Se quisermos insistir em clichês historiográficos, poderíamos dizer que nossa época está sujeita ao modo de produção belicista. A guerra determina os aspectos principais da organização humana: os fluxos de riquezas, as instâncias de poder, a produção da cultura e a exploração da natureza. Nossa existência abre-se num horizonte iluminado por Marte. Pertencemos à numerosa classe dos soldados (e das vítimas) sujeitos aos senhores da guerra. Olhe em volta: estamos todos perdidos lutando em sangrentos conflitos.
O espectro belicista é tão potente e pervasivo que corroi as mais pétreas noções da geopolítica. Nações, religiões, povos – tudo isso são palavras que exercem no máximo a função de armas: também a linguagem, claro, é uma face da guerra. Todas essas palavras, e tantas mais, estão nas mãos dos senhores: elas são peças da máquina em que nos inserimos, sempre tão prestativos, e a que nos submetemos, sempre tão dóceis.
A guerra total e permanente, em sua essência, não considera “bandeiras”, “crenças”, “raças”. Pode-se supor que o conflito entre Rússia e Ucrânia seja apenas o sintoma superficial de causas profundas e alheias aos fatores que definem uma e outra como nações. Pode-se supor que China e EUA, potências que parecem estar em cada lado do conflito, talvez comemorem abraçados as divisões que ele instaura e os movimentos que ele autoriza. Pode-se supor que esse novo episódio da guerra seja só mais um ato da peça com que os senhores nos iludem. Não está nas alturas a popularidade dos líderes que protagonizam a peça? Não há aí, em cada uma das potências envolvidas, a ocasião propícia para dar contornos precisos às suas instâncias de poder?
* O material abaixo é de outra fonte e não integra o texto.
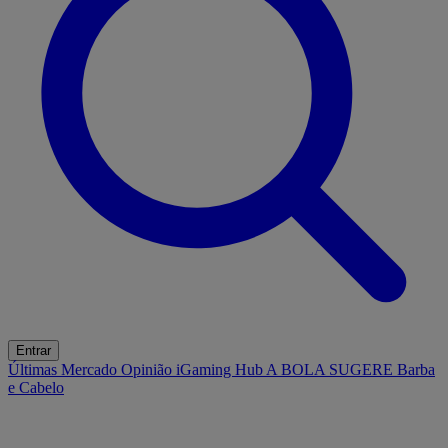
Entrar
Últimas
Mercado
Opinião
iGaming Hub
A BOLA SUGERE
Barba
e Cabelo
Não é a guerra o pretexto ideal pra derrubar os diques democráticos que represam aspirações totalitárias espalhadas por todo o mundo? Sim, a premissa sobre a função central da guerra em nossa época leva a hipóteses tão distantes que soam como teorias conspiratórias. Talvez devêssemos abandonar a suposição de que somos manipulados por elites opacas. Excluir de nossa peça esses personagens que atuam como semideuses sombrios – os senhores da guerra. Esquecer a divisão da humanidade em classes – os poucos que dominam e os outros que padecem. Sim, talvez devêssemos. Mas ainda assim restaria, no palco vazio, a grande máquina que engendra a civilização atual. E, no centro fumegante da máquina, a guerra.
A hipótese aqui assumida não permite esperanças. Não há um lado que possa vencer. Não há uma verdade, ensolarada e consumativa, que trará a paz. Nesta nossa nova projeção, em que um conflito pervasivo e assimétrico ocupa inteiramente nosso futuro, não há sentido em falar de paz. A função da guerra é apenas perpetuar-se. E a nós, que função nos resta?